Looking ahead—testing more channels, algorithms, and digital luxury experiences
Experiencing Naked Cashmere should feel like luxury—no matter who, where, or when someone interacts with the brand. We’ve made strides towards this by incorporating data into our decision-making, personalizing the right aspects of the journey, and rigorously testing our hypotheses. While focusing on our website, we’re looking to expand these initiatives to other channels, such as incorporating recommendations into email, breaking down silos to provide a cohesive experience that emphasizes our brand’s craftsmanship and values.
Additionally, we’re beginning to A/B test not only UX elements, but algorithms as well. We already use different recommendation strategies on our PDP to different audience groups, but how can we be sure those recommendations are the right fit for each segment? We can go a step further A/B testing our algorithms to ensure the best performing variation for each audience group and learning even more about the nuances within. For example, while the majority of loyal customers might prefer a “Recommended for You” widget that features recommendations based on their affinity profile, some might actually want to discover products totally outside of their own previous tastes. We can convert this “losing” test into additional personalization opportunities, dividing our audiences into more meaningful segments based on previously uncovered shared characteristics and generate the best performance for more users.

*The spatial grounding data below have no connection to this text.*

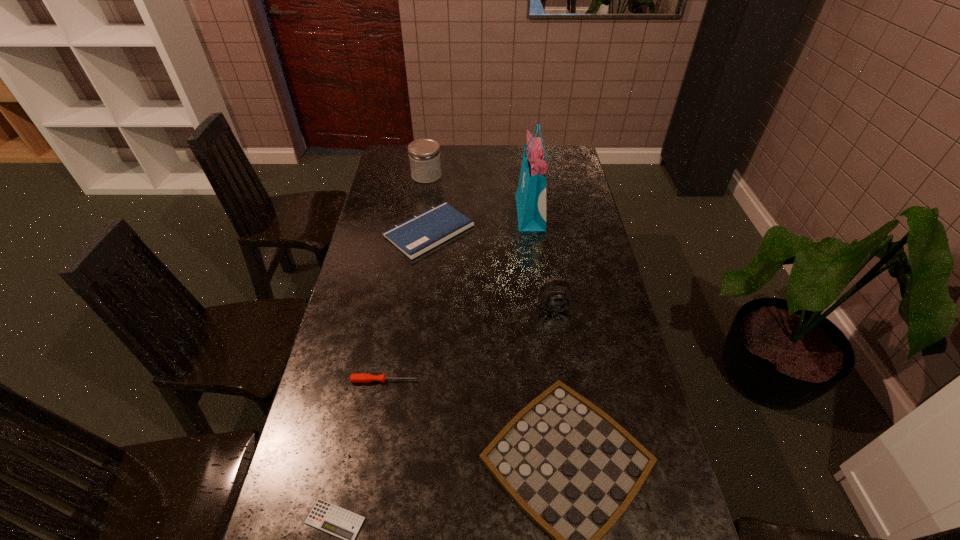 Locate an element on the screen. This screenshot has height=540, width=960. vacant area at the right edge of the desktop is located at coordinates (588, 280).

The height and width of the screenshot is (540, 960). I want to click on vacant space at the far right corner, so click(x=569, y=152).

At what (x,y) coordinates should I click in order to perform the action: click on vacant area between the fifth farthest object and the fourth tallest object. Please return your answer as a coordinate pair (x, y). This screenshot has height=540, width=960. Looking at the image, I should click on (407, 306).

Where is `free point between the telephoto lens and the paperback book`? Image resolution: width=960 pixels, height=540 pixels. free point between the telephoto lens and the paperback book is located at coordinates (492, 268).

In order to click on vacant space that's between the shopping bag and the farthest object in this screenshot , I will do `click(478, 194)`.

Choose which object is the sixth nearest neighbor to the checkerboard. Please provide its 2D coordinates. Your answer should be formatted as a tuple, i.e. [(x, y)], where the tuple contains the x and y coordinates of a point satisfying the conditions above.

[(424, 154)]

You are a GUI agent. You are given a task and a screenshot of the screen. Output one action in this format:
    pyautogui.click(x=<x>, y=<y>)
    Task: Click on the object that is the sixth closest to the third nearest object
    This screenshot has width=960, height=540.
    Given the screenshot: What is the action you would take?
    pyautogui.click(x=424, y=154)

You are a GUI agent. You are given a task and a screenshot of the screen. Output one action in this format:
    pyautogui.click(x=<x>, y=<y>)
    Task: Click on the free location that satisfies the following two spatial constraints: 1. on the front-facing side of the fifth shortest object; 2. at the tip of the fifth farthest object
    
    Given the screenshot: What is the action you would take?
    pyautogui.click(x=566, y=381)

The image size is (960, 540). What are the coordinates of `free space that satisfies the following two spatial constraints: 1. on the front side of the paperback book; 2. on the left side of the farthest object` in the screenshot? It's located at (418, 231). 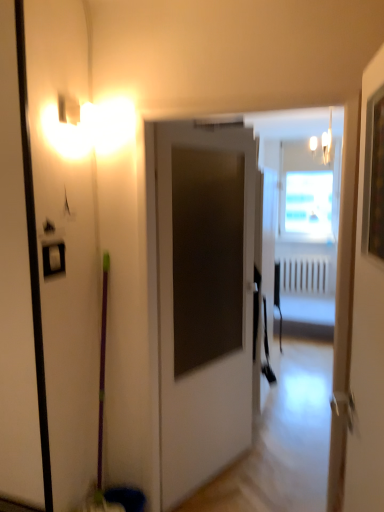 Locate an element on the screen. The image size is (384, 512). white plastic radiator at center is located at coordinates click(x=306, y=274).

The image size is (384, 512). Find the location of `radiator that appears behind the white glossy door at upper right, which is counted as the 2th door, starting from the back`. radiator that appears behind the white glossy door at upper right, which is counted as the 2th door, starting from the back is located at coordinates (306, 274).

Is white glossy door at upper right, the first door positioned from the front, positioned far away from white plastic radiator at center?

Absolutely, white glossy door at upper right, the first door positioned from the front, is distant from white plastic radiator at center.

Looking at this image, which of these two, white plastic radiator at center or white glossy door at upper right, which is counted as the 2th door, starting from the back, is smaller?

With smaller size is white plastic radiator at center.

Does point (300, 290) appear closer or farther from the camera than point (345, 345)?

Point (300, 290) is farther from the camera than point (345, 345).

Can you confirm if white plastic radiator at center is wider than white glossy door at upper right, the first door positioned from the front?

Yes.

Considering the sizes of objects white matte door at center, marked as the 1th door in a back-to-front arrangement, and white glossy door at upper right, which is counted as the 2th door, starting from the back, in the image provided, who is shorter, white matte door at center, marked as the 1th door in a back-to-front arrangement, or white glossy door at upper right, which is counted as the 2th door, starting from the back,?

white glossy door at upper right, which is counted as the 2th door, starting from the back, is shorter.

Considering the relative sizes of white matte door at center, the 2th door viewed from the front, and white glossy door at upper right, the first door positioned from the front, in the image provided, is white matte door at center, the 2th door viewed from the front, bigger than white glossy door at upper right, the first door positioned from the front,?

Indeed, white matte door at center, the 2th door viewed from the front, has a larger size compared to white glossy door at upper right, the first door positioned from the front.

Are white matte door at center, the 2th door viewed from the front, and white glossy door at upper right, which is counted as the 2th door, starting from the back, beside each other?

white matte door at center, the 2th door viewed from the front, and white glossy door at upper right, which is counted as the 2th door, starting from the back, are not in contact.

Is white matte door at center, marked as the 1th door in a back-to-front arrangement, positioned in front of white plastic radiator at center?

Yes, it is.

In terms of height, does white matte door at center, marked as the 1th door in a back-to-front arrangement, look taller or shorter compared to white plastic radiator at center?

In the image, white matte door at center, marked as the 1th door in a back-to-front arrangement, appears to be taller than white plastic radiator at center.

Is white matte door at center, marked as the 1th door in a back-to-front arrangement, not close to white plastic radiator at center?

Indeed, white matte door at center, marked as the 1th door in a back-to-front arrangement, is not near white plastic radiator at center.

Is white plastic radiator at center positioned with its back to white matte door at center, marked as the 1th door in a back-to-front arrangement?

That's not correct — white plastic radiator at center is not looking away from white matte door at center, marked as the 1th door in a back-to-front arrangement.

Considering the sizes of white plastic radiator at center and white matte door at center, the 2th door viewed from the front, in the image, is white plastic radiator at center wider or thinner than white matte door at center, the 2th door viewed from the front,?

white plastic radiator at center is thinner than white matte door at center, the 2th door viewed from the front.

Would you say white plastic radiator at center contains white matte door at center, the 2th door viewed from the front?

No, white matte door at center, the 2th door viewed from the front, is located outside of white plastic radiator at center.

From a real-world perspective, does white plastic radiator at center stand above white matte door at center, the 2th door viewed from the front?

No, from a real-world perspective, white plastic radiator at center is not over white matte door at center, the 2th door viewed from the front

Does white glossy door at upper right, the first door positioned from the front, have a lesser width compared to white matte door at center, the 2th door viewed from the front?

Yes.

Is point (341, 371) positioned after point (184, 371)?

No, it is in front of (184, 371).

Can you tell me how much white glossy door at upper right, which is counted as the 2th door, starting from the back, and white matte door at center, the 2th door viewed from the front, differ in facing direction?

The facing directions of white glossy door at upper right, which is counted as the 2th door, starting from the back, and white matte door at center, the 2th door viewed from the front, are 149 degrees apart.

Which object is positioned more to the left, white glossy door at upper right, which is counted as the 2th door, starting from the back, or white matte door at center, the 2th door viewed from the front?

Positioned to the left is white matte door at center, the 2th door viewed from the front.

In the image, there is a white glossy door at upper right, which is counted as the 2th door, starting from the back. At what (x,y) coordinates should I click in order to perform the action: click on radiator below it (from the image's perspective). Please return your answer as a coordinate pair (x, y). Looking at the image, I should click on (306, 274).

Starting from the white plastic radiator at center, which door is the 1st one to the left? Please provide its 2D coordinates.

[(359, 317)]

Which object lies further to the anchor point white plastic radiator at center, white glossy door at upper right, which is counted as the 2th door, starting from the back, or white matte door at center, the 2th door viewed from the front?

white glossy door at upper right, which is counted as the 2th door, starting from the back, lies further to white plastic radiator at center than the other object.

Which object lies further to the anchor point white glossy door at upper right, which is counted as the 2th door, starting from the back, white matte door at center, the 2th door viewed from the front, or white plastic radiator at center?

white plastic radiator at center lies further to white glossy door at upper right, which is counted as the 2th door, starting from the back, than the other object.

In the scene shown: Considering their positions, is white plastic radiator at center positioned further to white matte door at center, marked as the 1th door in a back-to-front arrangement, than white glossy door at upper right, the first door positioned from the front?

Based on the image, white plastic radiator at center appears to be further to white matte door at center, marked as the 1th door in a back-to-front arrangement.

Based on their spatial positions, is white matte door at center, marked as the 1th door in a back-to-front arrangement, or white glossy door at upper right, which is counted as the 2th door, starting from the back, further from white plastic radiator at center?

white glossy door at upper right, which is counted as the 2th door, starting from the back, is positioned further to the anchor white plastic radiator at center.

Based on their spatial positions, is white plastic radiator at center or white matte door at center, marked as the 1th door in a back-to-front arrangement, further from white glossy door at upper right, which is counted as the 2th door, starting from the back?

white plastic radiator at center is further to white glossy door at upper right, which is counted as the 2th door, starting from the back.

Looking at the image, which one is located closer to white matte door at center, the 2th door viewed from the front, white glossy door at upper right, which is counted as the 2th door, starting from the back, or white plastic radiator at center?

white glossy door at upper right, which is counted as the 2th door, starting from the back, is closer to white matte door at center, the 2th door viewed from the front.

This screenshot has width=384, height=512. Identify the location of door located between white glossy door at upper right, the first door positioned from the front, and white plastic radiator at center in the depth direction. (203, 300). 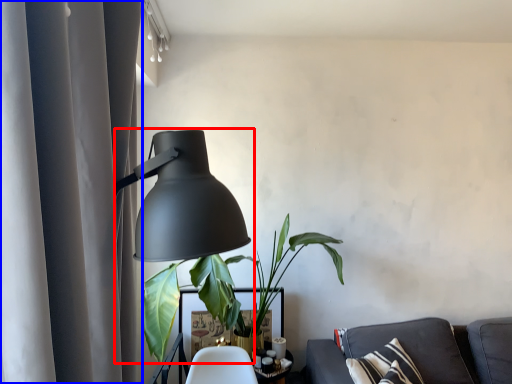 Question: Which point is closer to the camera, lamp (highlighted by a red box) or curtain (highlighted by a blue box)?

Choices:
 (A) lamp
 (B) curtain

Answer: (B) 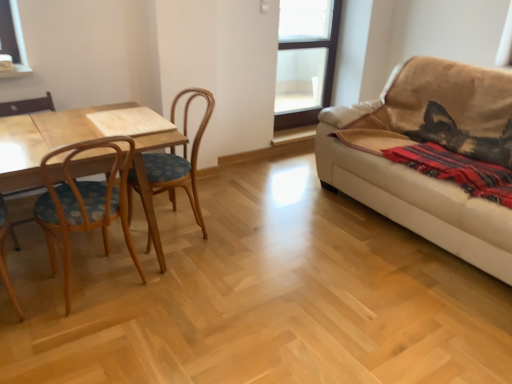 The width and height of the screenshot is (512, 384). In order to click on vacant area to the left of beige fabric couch at right in this screenshot , I will do `click(278, 238)`. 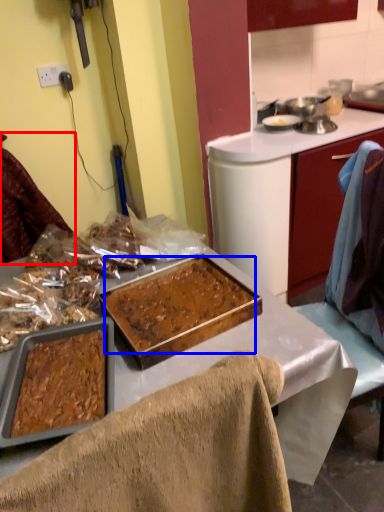 Question: Which object appears farthest to the camera in this image, leftover (highlighted by a red box) or food (highlighted by a blue box)?

Choices:
 (A) leftover
 (B) food

Answer: (A) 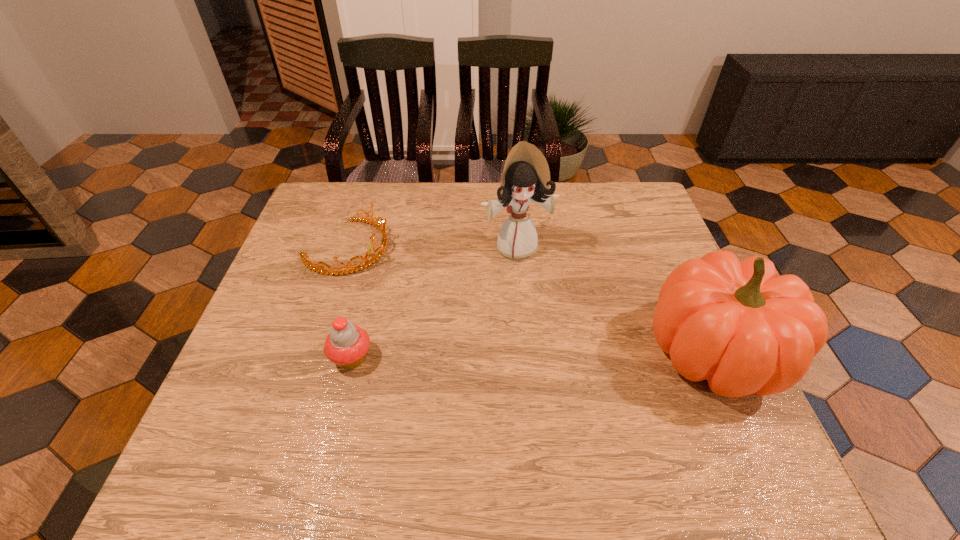 Where is `vacant space situated 0.070m on the front-facing side of the tiara`? vacant space situated 0.070m on the front-facing side of the tiara is located at coordinates (397, 274).

Identify the location of object situated at the far edge. (350, 268).

Where is `object present at the near edge`? The width and height of the screenshot is (960, 540). object present at the near edge is located at coordinates (737, 324).

This screenshot has height=540, width=960. What are the coordinates of `object at the left edge` in the screenshot? It's located at (350, 268).

This screenshot has height=540, width=960. Find the location of `object present at the right edge`. object present at the right edge is located at coordinates click(737, 324).

Locate an element on the screen. object at the far left corner is located at coordinates (350, 268).

I want to click on object present at the near right corner, so click(x=737, y=324).

You are a GUI agent. You are given a task and a screenshot of the screen. Output one action in this format:
    pyautogui.click(x=<x>, y=<y>)
    Task: Click on the vacant area at the far edge of the desktop
    This screenshot has height=540, width=960.
    Given the screenshot: What is the action you would take?
    pyautogui.click(x=365, y=205)

In order to click on vacant space at the near edge of the desktop in this screenshot , I will do `click(447, 423)`.

Where is `free space at the left edge`? The image size is (960, 540). free space at the left edge is located at coordinates (291, 275). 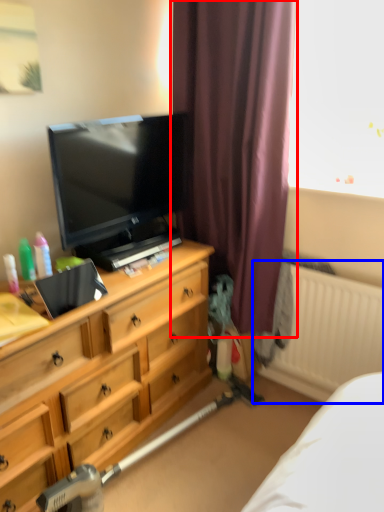 Question: Among these objects, which one is nearest to the camera, curtain (highlighted by a red box) or radiator (highlighted by a blue box)?

Choices:
 (A) curtain
 (B) radiator

Answer: (A) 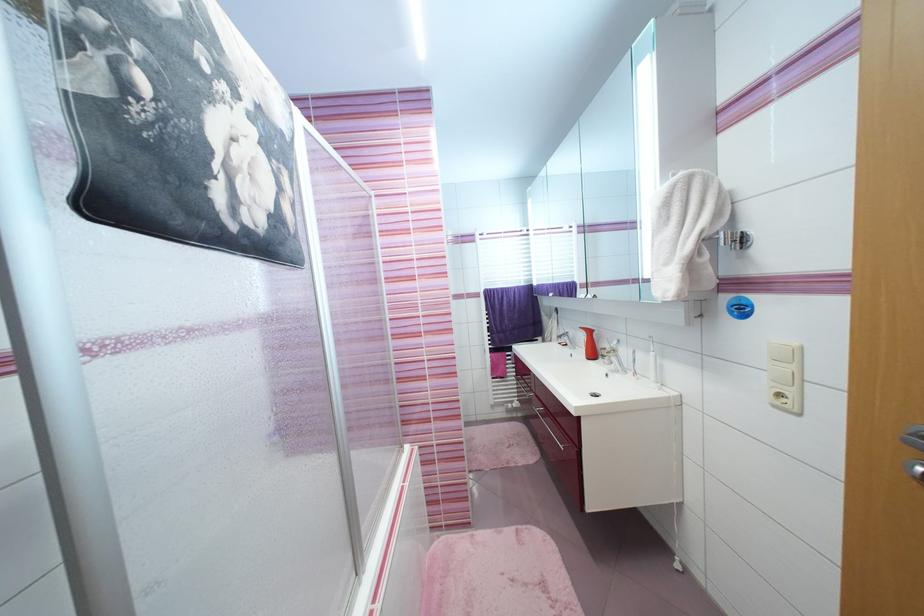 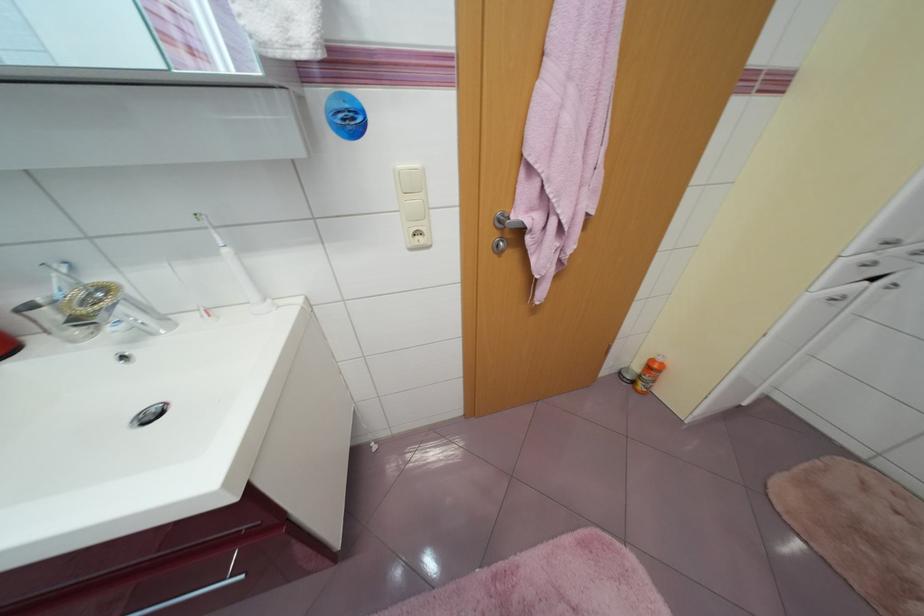 In the second image, find the point that corresponds to [789,400] in the first image.

(423, 238) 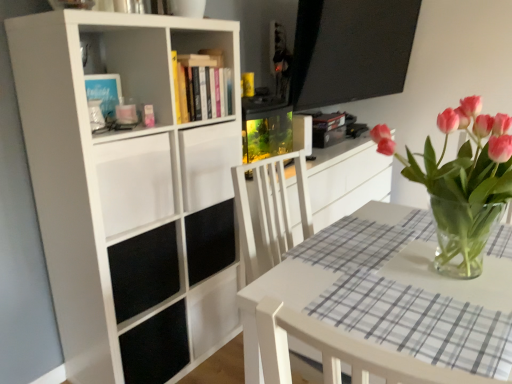 This screenshot has width=512, height=384. What are the coordinates of `vacant space behind white wood chair at lower right` in the screenshot? It's located at (408, 273). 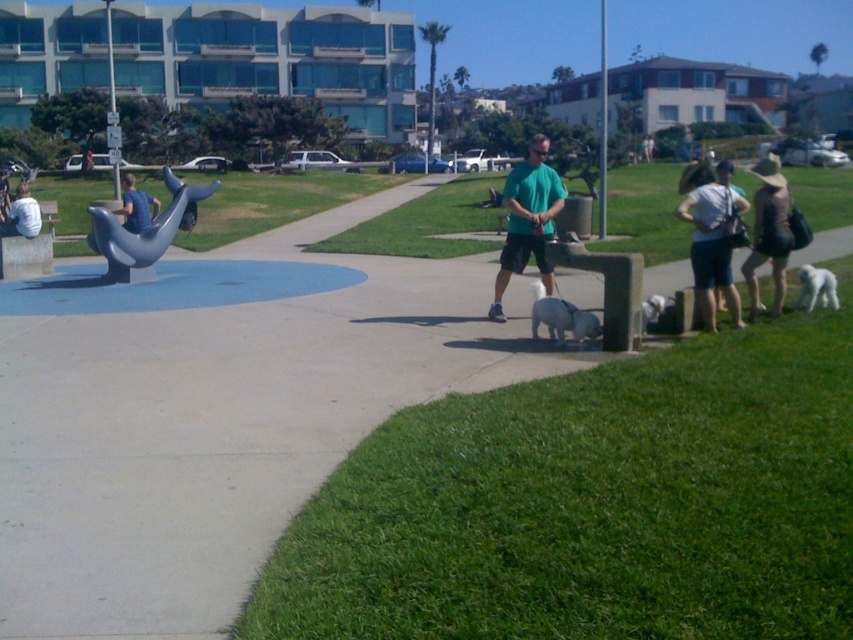 You are a photographer at the park and want to take a photo that includes both the white fluffy dog at lower right and the white shirt at left. Which object should you zoom in on to ensure both are in frame?

The white fluffy dog at lower right is smaller than the white shirt at left, so you should zoom in on the white shirt at left to ensure both are in frame.

You are a photographer trying to capture a group photo of the white fluffy dog at lower right and the white shirt at left. Since you want them to be the same size in the photo, which one should you move closer to the camera?

The white fluffy dog at lower right is smaller in width than the white shirt at left, so you should move the white shirt at left closer to the camera to make them appear the same size in the photo. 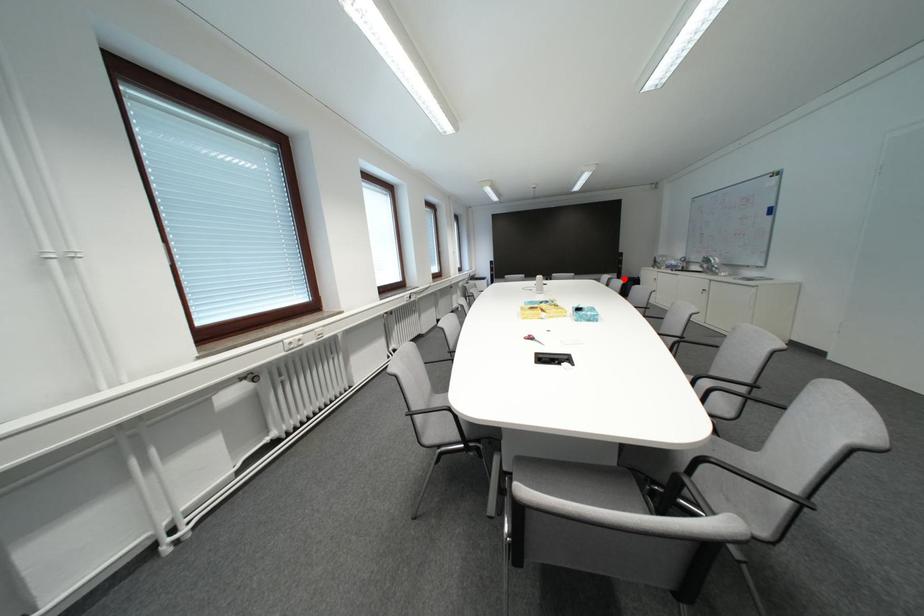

In all, we want to create a strong first brand impression, exhibit our values, and ensure that if the product doesn’t fit the customer, that their journey doesn’t end there. We believe the right experiences will not only evoke a high click-through rate (CTR), but will also emphasize luxury and craftsmanship and put the brand in a strong light. Content—the details of the product and craftsmanship—connotes luxury, and much of that can get lost in product grids. To accomplish all of this, we’ve allowed customer data to decide for us rather than just relying on our personal preferences.